How does External Domain Extractor work?

External Domain Extractor has three methods of finding external domains and links.

Crawl a list of websites for external domains (outbound domains)

If you have a list of websites that you would like to extract external links or domains from then you can simply enter them into the search type and External Domain Extractor will crawl each page of each website in this list.

Crawl search results by niche related keywords for external domains

Enter a list of niche related keywords and External Domain Extractor will search Google for all these niche related keywords and crawl every domain returned for every niche related keyword, extracting all outbound links and domains.

Why should I use this software?

Most people use Google to find websites and people to market to. This might be fine for larger companies but many small businesses and people just don't appear in Google. For example if you want to find webmasters who are in the internet marketing niche you'd have much more luck crawling Digital point or Black Hat World for outbound domains rather than searching Google for them by keywords. Plus you wouldn't need hundreds of proxies.

How does this tool work?

Once the crawler has a domain(s) to crawl it will grab all links on the page. The outbound (external) domains or links will be added to the results section of the software and the internal links will be followed/crawled. This process is repeated until the entire website has been crawled.

What does External Domain Extractor look like?

External Domain Extractor

Watch External Domain Extractor in action / Tutorial

Change log

  • 31/07/2017 - Initial release
  • 07/01/2018 - Added anchor text and fixed saving some settings bug

Video transcript

This is the transcript from the video above, it needs tiding up a little as its from YouTube subs.

Hi guys it's Jamie from SupaGrowth.com and in this video I'm going to show you how to use my external domain extractor software tool. So basically, what this does is it crawls your specified websites and extracts all the external domains so domains that have been linked out to from the website and it can also scrape all the external links as well, not just the domains. So there's two main options, so you can crawl from a website list, as you can see here personally, I use this for scraping web sites from internet marketing forums because that's niche or so that will crawl every web page on every web site in this list extracting all the external domains or links whatever you've got a set to.

The second option is to crawl from the results of a search query. So in this example, you could put dog toys in and then it'll go off to Google and search for dog toys and then every website that Google returns it'll crawl those websites for external domains. So it just saves you, you know having to grab a list of websites and put them in there. You can just put your niche in there and then go off and search google for that query and use those domains instead of the domains you put in there. Okay, so we'll go through some more of the advanced options in a sec okay. So what we'll do first is we'll go through this first option here, the first method of crawling here and we'll go through some of the options for it: okay, so these stats here pretty self-explanatory really, so if I were to click start now, we'd have that would say five websites to crawl and then, as it progresses, you'll see that pages it's crawled and once it's finished a website, it'll populate it there and then for every external domain found it'll add one there and it'll show it in the grid.
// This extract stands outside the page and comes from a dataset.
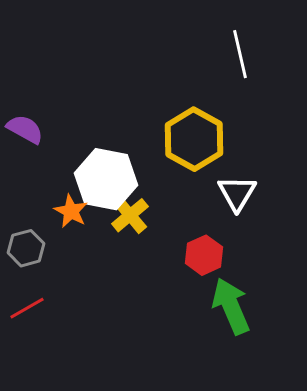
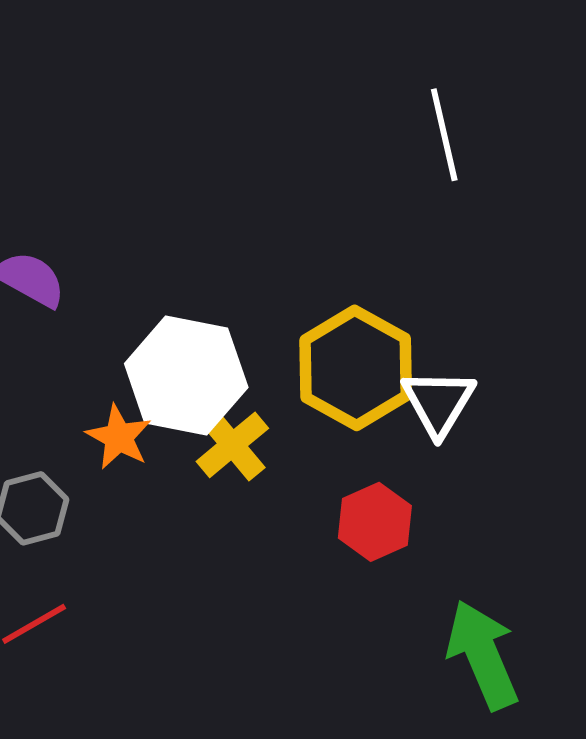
yellow hexagon: (194, 139) -> (356, 368), moved
green arrow: (231, 306) -> (483, 655), moved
Here is if websites are blocking you you'll have here how many websites are blocking the crawl, and this is pages crawled per minute and then how long the crawl her been running. Okay, so let's look at some of the settings general for all settings. So again these are pretty self-explanatory, delay between each request the website, so if you're crawling a website, you know shared on shared hosting or something like that, you might not want to crawlt too fast you might want to give it a bit of a delay just so you don't, you know, knock it off or get your IP address blocked or something like that. That's how many websites you want to crawl at once, so if we were to click start, then that would do all five ones, because we've got that set to turn and that's how many connections you want for each website. So you know: we'd have two connections open to warrior forum, wicked fire blah blah, keep in mind that your total of our connections is basically that times that if you've got a full list of domains, so, as we said it will detect when a website is blocking you.

It's not always immediately obvious, for example, sometimes you're crawling a site and you'll get loads of normal 200 http response codes back, which is normal and expected and then you'll get a few like 404 can't be found, or you know you might get a few timeouts, if you have not a decent connection. So what we do is we say if it's 30 consecutive errors, then consider you've been blocked, basically, you can lower that you can put it higher, but 30 is generally about accurate, so domains only or links and domains. Now I'll show you the difference about this in a minute, but basically, if you only care about getting a list of domains on a website then leave it at that. But if you want to extract basically the external domain page, it was on and the full link it's linking out with then have that link option clicked.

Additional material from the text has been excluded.